- Directed by: Mai Zetterling
- Screenplay by: Mai Zetterling David Hughes
- Based on: Lysistrata 411 BC play by Aristophanes
- Produced by: Göran Lindgren
- Starring: Bibi Andersson Harriet Andersson Gunnel Lindblom Gunnar Björnstrand Erland Josephson Stig Engström
- Cinematography: Rune Ericson
- Edited by: Wic' Kjellin
- Music by: Michael John Hurd
- Production company: Sandrew Film & Teater
- Distributed by: Sandrew Film & Teater
- Release date: 16 September 1968 (Sweden);
- Running time: 100 minutes
- Country: Sweden
- Language: Swedish

= The Girls (1968 film) =

1968 Swedish drama film by Mai Zetterling

The Girls (Flickorna) is a 1968 Swedish-language drama film directed by Mai Zetterling, starring Bibi Andersson, Harriet Andersson and Gunnel Lindblom. It is a feminist reinvention of the ancient Greek play Lysistrata by Aristophanes, and revolves around a theatre group which sets up the play.

In 2012, the film was voted one of the 25 best Swedish films of all time.

==Plot==
Liz, Marianne, and Gunilla are three actresses who have been hired to perform in a touring production of Lysistrata. Each woman faces challenges leaving their homes in order to tour. Marianne has left her married boyfriend and finds it difficult to leave her toddler in the hands of babysitters as she goes on tour. Liz's husband is having an affair and wants her to leave while Gunilla, a mother of four young children, is urged not to leave by her husband who wants her to stay at home to help with the children.

Along the tour they are met with polite indifference as audience members either fail to grasp the meaning of the play or are bored by it. After one performance Liz asks members of the audience to stay behind to discuss the meaning of the play but when she tries to speak to them of the importance of women they do not react and a male member of the company acts as if it is just a continuation of the play and ushers her offstage.
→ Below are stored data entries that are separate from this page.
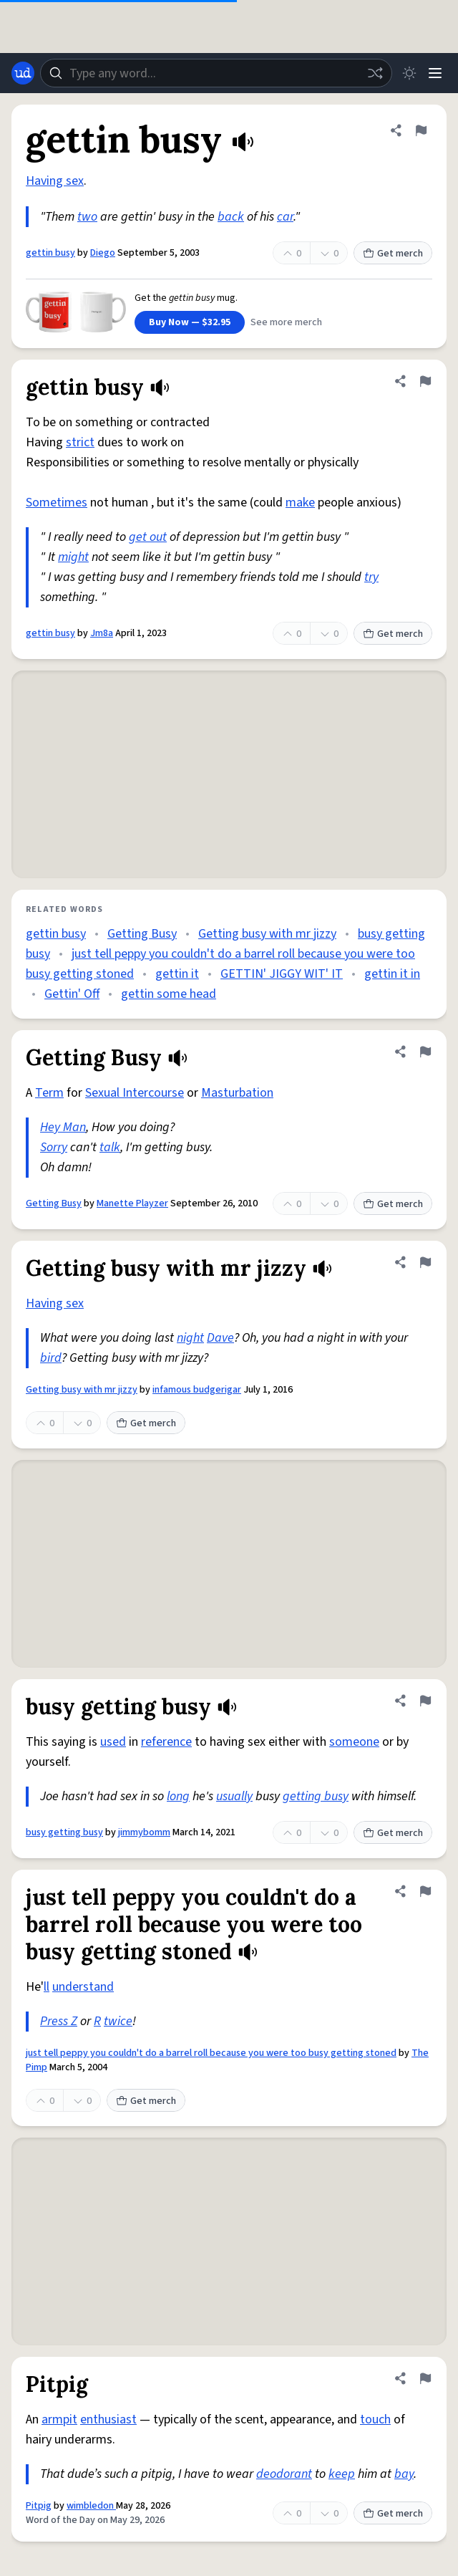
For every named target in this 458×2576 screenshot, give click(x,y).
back (231, 217)
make (300, 502)
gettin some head (168, 994)
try (371, 577)
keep (341, 2474)
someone (354, 1742)
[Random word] (375, 73)
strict (80, 442)
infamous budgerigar (196, 1390)
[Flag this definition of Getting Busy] (425, 1051)
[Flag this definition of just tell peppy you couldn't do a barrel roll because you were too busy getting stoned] (425, 1891)
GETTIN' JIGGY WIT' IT (281, 974)
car (285, 217)
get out (148, 537)
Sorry (53, 1147)
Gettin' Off (71, 994)
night (190, 1338)
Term (49, 1093)
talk (109, 1147)
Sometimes (56, 502)
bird (51, 1358)
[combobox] (216, 73)
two (87, 217)
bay (404, 2474)
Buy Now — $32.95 (189, 322)
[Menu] (435, 73)
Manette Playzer (132, 1203)
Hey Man (63, 1127)
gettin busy (50, 253)
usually (234, 1796)
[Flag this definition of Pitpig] (425, 2378)
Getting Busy (142, 934)
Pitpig (39, 2506)
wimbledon (91, 2506)
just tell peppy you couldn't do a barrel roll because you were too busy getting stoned (211, 2053)
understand (83, 1987)
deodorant (284, 2474)
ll (46, 1987)
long (178, 1796)
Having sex (55, 181)
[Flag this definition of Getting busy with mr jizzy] (425, 1262)
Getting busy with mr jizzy (267, 934)
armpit (59, 2419)
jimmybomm (144, 1832)
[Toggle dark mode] (409, 73)
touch (375, 2419)
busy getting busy (64, 1832)
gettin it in (392, 974)
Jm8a (101, 633)
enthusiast (108, 2419)
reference (166, 1742)
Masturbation (237, 1093)
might (73, 557)
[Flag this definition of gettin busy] (420, 130)
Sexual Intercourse (134, 1093)
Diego (102, 253)
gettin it (177, 974)
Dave (220, 1338)
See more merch (286, 322)
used (113, 1742)
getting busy (316, 1796)
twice (118, 2021)
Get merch (393, 253)
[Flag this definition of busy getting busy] (425, 1700)
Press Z (58, 2021)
Liz's stunt attracts attention from the press but as Liz is not able to identify any one incident that led to her outburst they are dismissive of it. Later all three of the leads go out to dinner and talk over the problem of no one relating to the play wondering if perhaps it would be better if they held a woman only show. At dinner they are bothered by several men and when they turn down the men's advances the men become hostile and only leave after Marianne threatens them.

On the road, a friend of Liz's husband urges her to come home on behalf of her husband, saying he needs a wife to properly support him and his work. Liz argues that she is tired of putting her husband first but her husband's friend argues that her husband's work is more important than hers. She stays on till the end of the play.
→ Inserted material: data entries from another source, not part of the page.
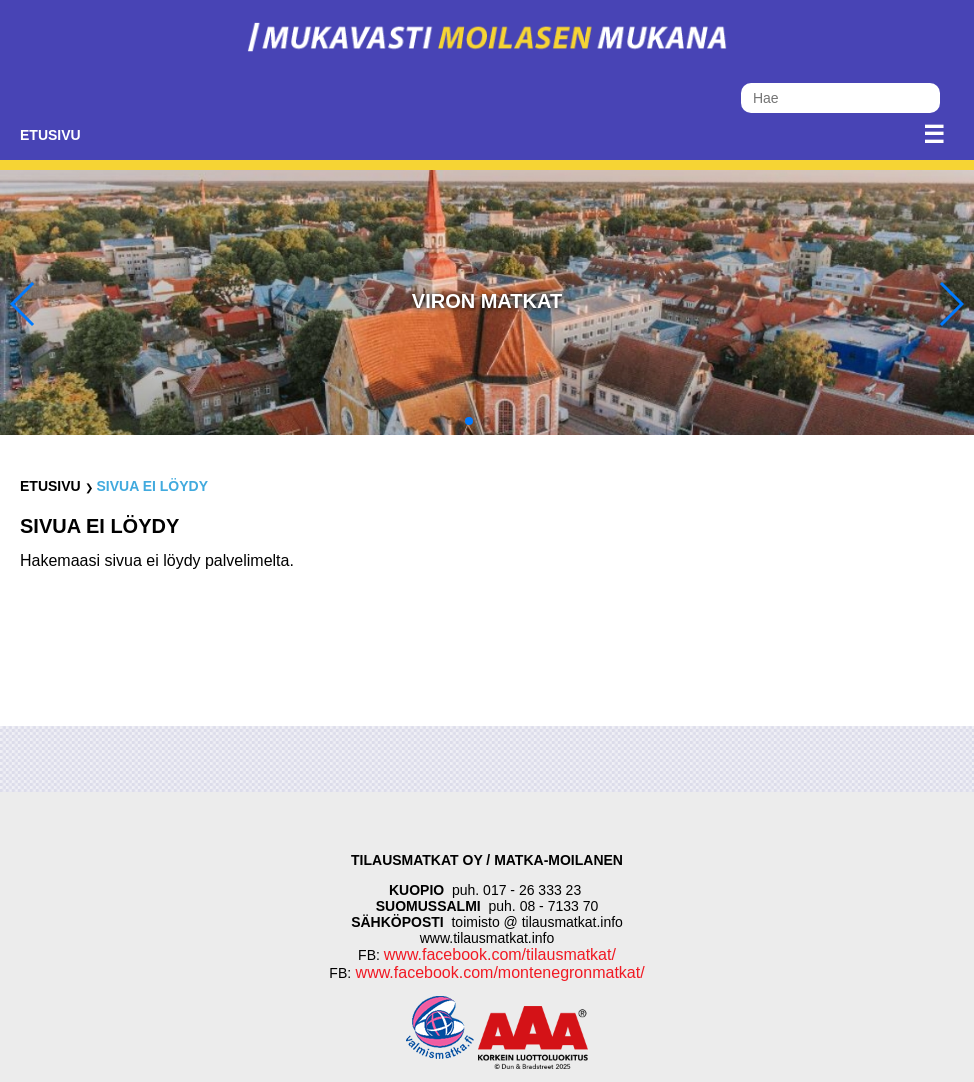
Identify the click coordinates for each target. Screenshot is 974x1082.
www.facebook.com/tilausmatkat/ (500, 954)
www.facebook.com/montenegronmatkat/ (497, 972)
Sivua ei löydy (152, 486)
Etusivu (50, 135)
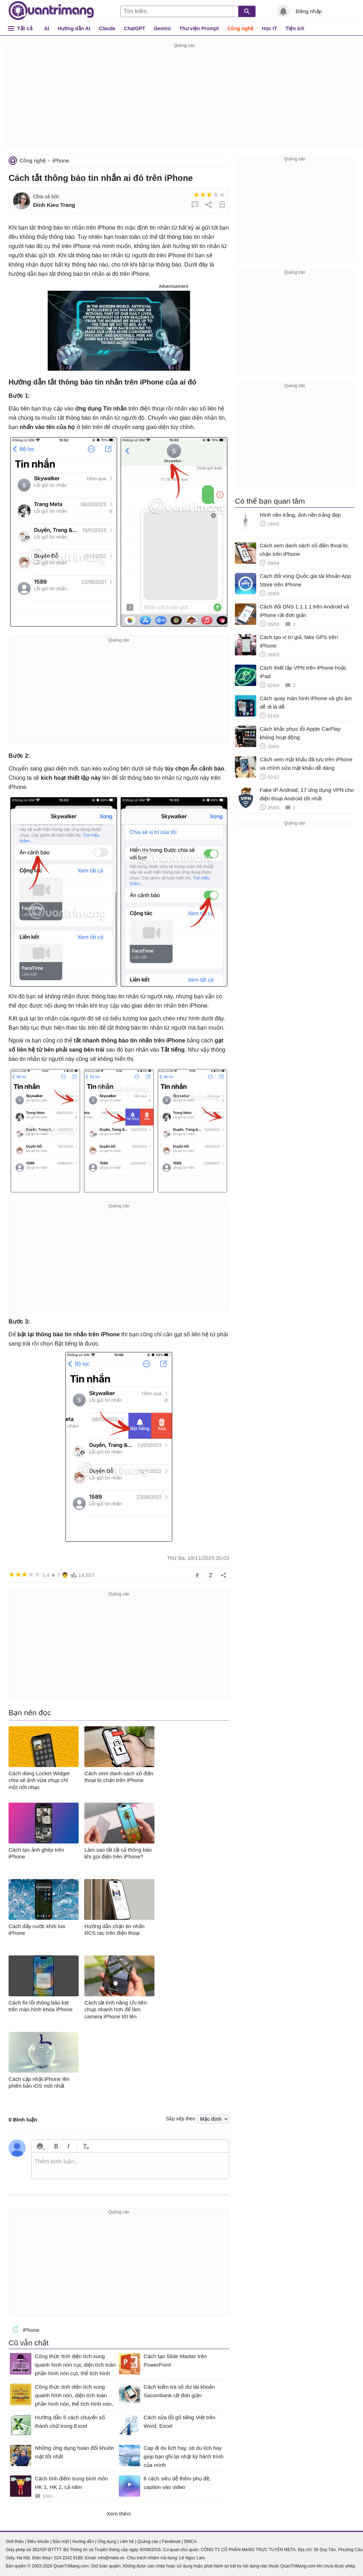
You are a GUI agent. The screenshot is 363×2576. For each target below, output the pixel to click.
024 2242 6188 (68, 2557)
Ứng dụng (107, 2541)
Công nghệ (240, 28)
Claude (107, 28)
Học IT (269, 28)
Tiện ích (294, 28)
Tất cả (24, 28)
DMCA (190, 2541)
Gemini (162, 28)
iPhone (60, 160)
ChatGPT (134, 28)
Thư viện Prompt (199, 28)
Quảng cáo (147, 2541)
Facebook (171, 2541)
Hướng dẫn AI (74, 28)
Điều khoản (38, 2541)
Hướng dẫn (83, 2541)
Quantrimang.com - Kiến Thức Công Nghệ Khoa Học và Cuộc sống (51, 10)
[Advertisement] (184, 99)
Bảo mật (61, 2541)
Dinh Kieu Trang (54, 205)
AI (46, 28)
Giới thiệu (15, 2541)
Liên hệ (127, 2541)
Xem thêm (119, 2514)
The tour finishes and the women return home feeling as though no one is willing to change, but they have at least made people more aware of the misery of their lives. At a party celebrating the end of the play Liz tells the company that she wants to get a divorce.

==Cast==
- Bibi Andersson as Liz, actress, "Lysistrate"
- Harriet Andersson as Marianne, actress, "Myrrhine"
- Gunnel Lindblom as Gunilla, actress, "Kalonike"
- Gunnar Björnstrand as Hugo, actor
- Erland Josephson as Carl, stockbroker, married to Liz
- Frank Sundström as the doctor, Marianne's lover
- Åke Lindström as Bengt, Gunilla’s husband
- Stig Engström as Thommy, actor
- Ulf Palme as director
- Leif Liljeroth as manager of the tourism office in Kiruna
- Margaret Weivers as manager's wife

==Release and reception==
The film premiered in Sweden on 16 September 1968 through Sandrew Film & Teater. It was not a financial success upon its initial release. The critics attacked it, few saw it and there was no money for new films. It would take almost twenty years before Zetterling could make her fourth Swedish feature film, Amorosa, which became the director's last film.

The film did have strong supporters. No less a luminary than Simone de Beauvoir called Mai Zetterling’s riotous feature "the best movie ever made by a woman". She wrote in Le Monde, “Through a moment in the lives of three women, we sense what it means to be a woman. What a verbal account can only poorly show is the art with which Mai Zetterling tells her story. All the images have multiple dimensions, the theatrical scenes reflect real life, and this touches on the dreams which brings us back to reality. Ironic and comic, this film moves us by the beauty of its landscapes, its poetry and above all the subtle tenderness with which we are shown the feminine faces. It is a great success and I hope that many will see it – men and women – to discover its seductions.”

The film's stature has improved over time. In 2012, the film was voted one of the 25 best Swedish films of all time.

== Home video ==
This film, together with Zetterling's Loving Couples and Night Games was released by Criterion Collection in a 3 blu-ray collection Three Films by Mai Zetterling in December 2022.

== Related film ==
In 1996 a documentary, Lines From the Heart, reuniting The Girls actors Harriet Andersson, Bibi Andersson, and Gunnel Lindblom was made by director Christina Olofson.